In an interview with Select, Shields explained the stop-start nature of his recording, using "When You Sleep" as an example: "We recorded the drums in September '89. The guitar was done in December. The bass was done in April. 1990 we're in, now. Then nothing happens for a year really. So it doesn't have vocals at this stage? No. Does it have words? No. Does it even have a title? No. It has a song number. "Song 12" it was called. And... I'm trying to remember... the melody line was done in '91. The vocals were '91. There were huge gaps though. Months and months of not touching songs. Years. I used to forget what tunings I'd used."

The layered vocals on "When You Sleep" were born out of frustration with trying to get the right take. Shields said that "the vocals sound like that because it became boring and too destructive trying to get the right vocal. So I decided to put all the vocals in. (It had been sung 12 or 13 times)."

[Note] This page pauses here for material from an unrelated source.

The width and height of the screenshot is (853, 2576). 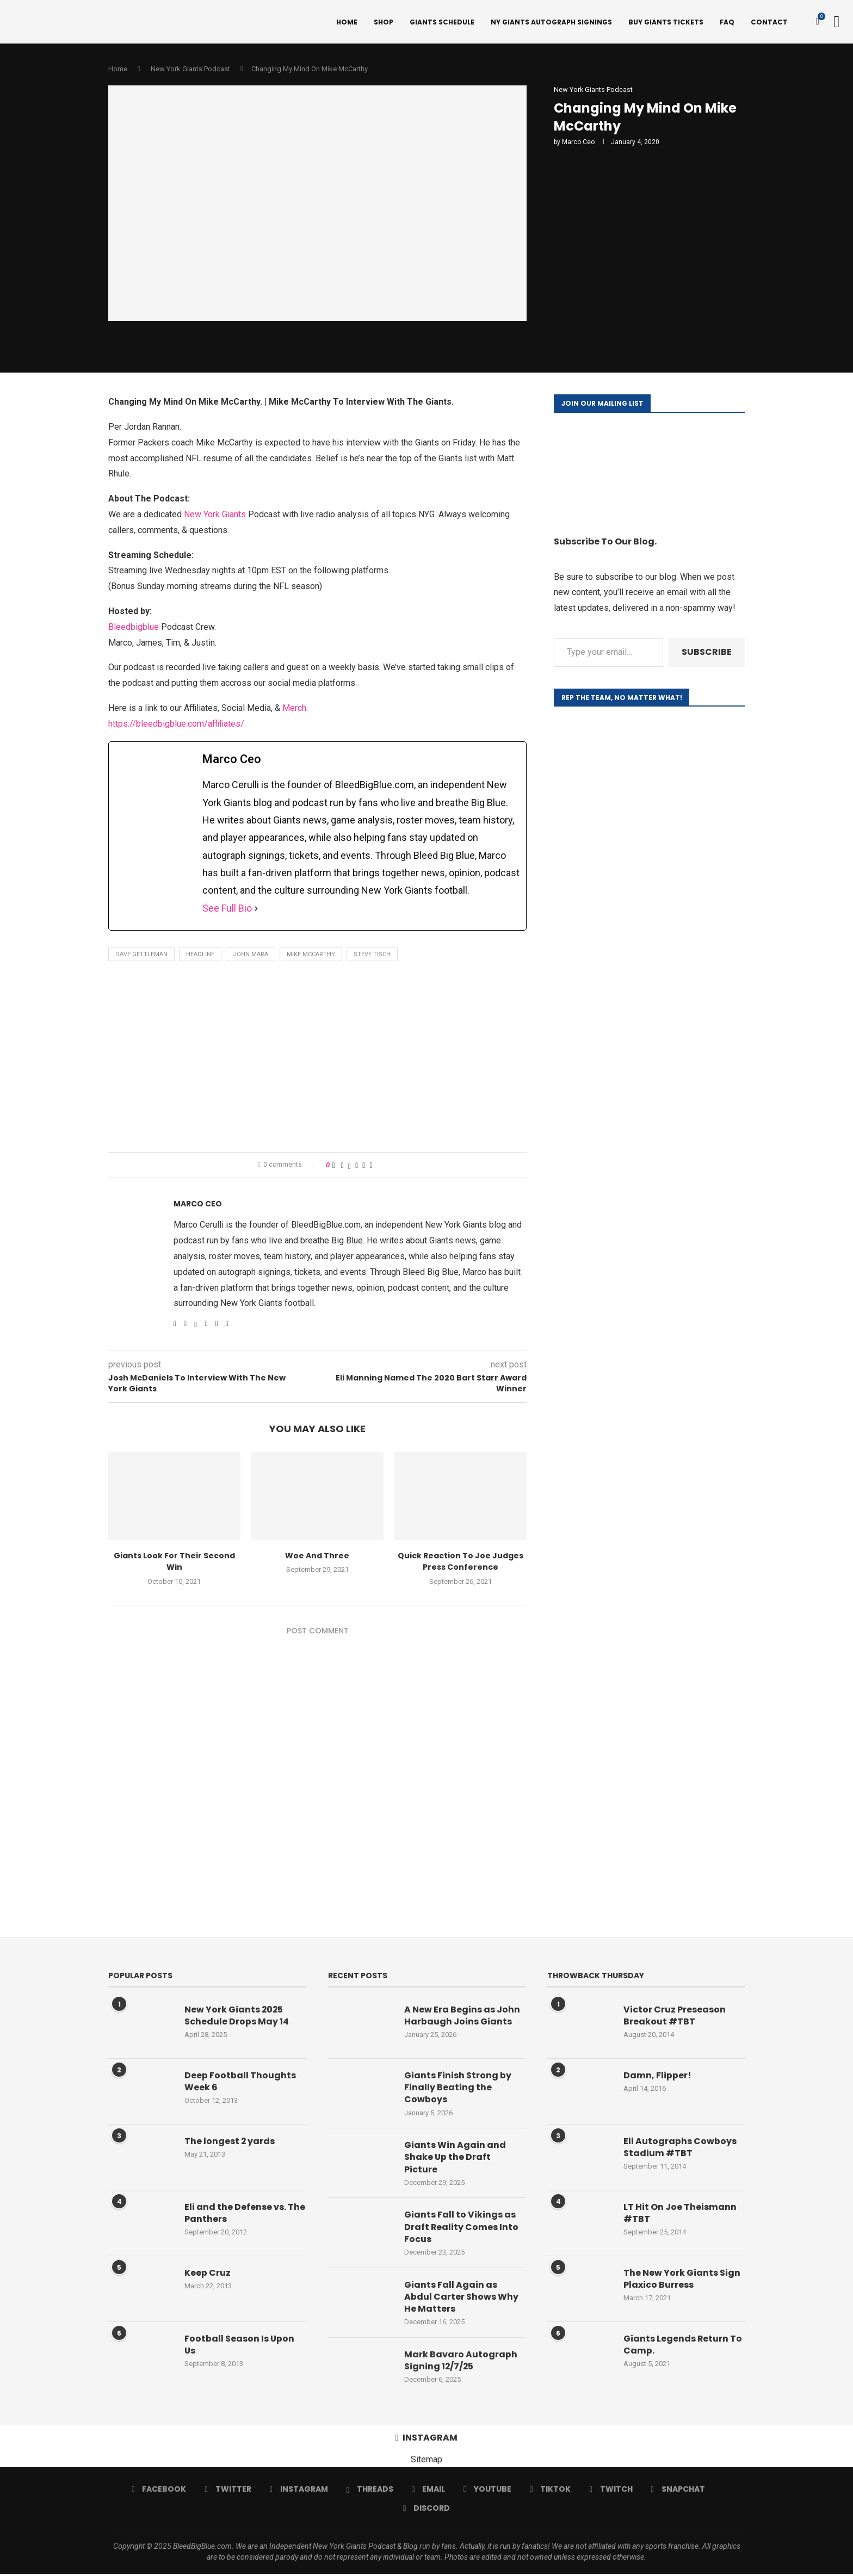 I want to click on [Share on Facebook], so click(x=342, y=1166).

He explained that on "When You Sleep" "it sounds like me and Bilinda singing together, but it's just me slowed down and me speeded up at the same time. Some songs we sang over and over until we got bored, usually between 12 and 18 times. I started sorting through the tapes and it did my head in, so I just played them all together and it was really good, like one, vaguely distinct voice."

==Reception==

Gio Santiago of Pitchfork included "When You Sleep" in his list of best songs of the 1990s, describing the song as "a firework of emotion gone awry, a love song that leaves you so helplessly and hazily entranced. [It's] filled with indelible blown-out noise, shattered guitar feedback, and muddled confessions narrowly escaping the surface." Alexis Petridis of The Guardian ranked it as the sixth best My Bloody Valentine song, stating that "When You Sleep" stands out in Loveless due to its "blissful melody and smeared multitracked vocals [that] evoke a stoned, uncertain kind of euphoria."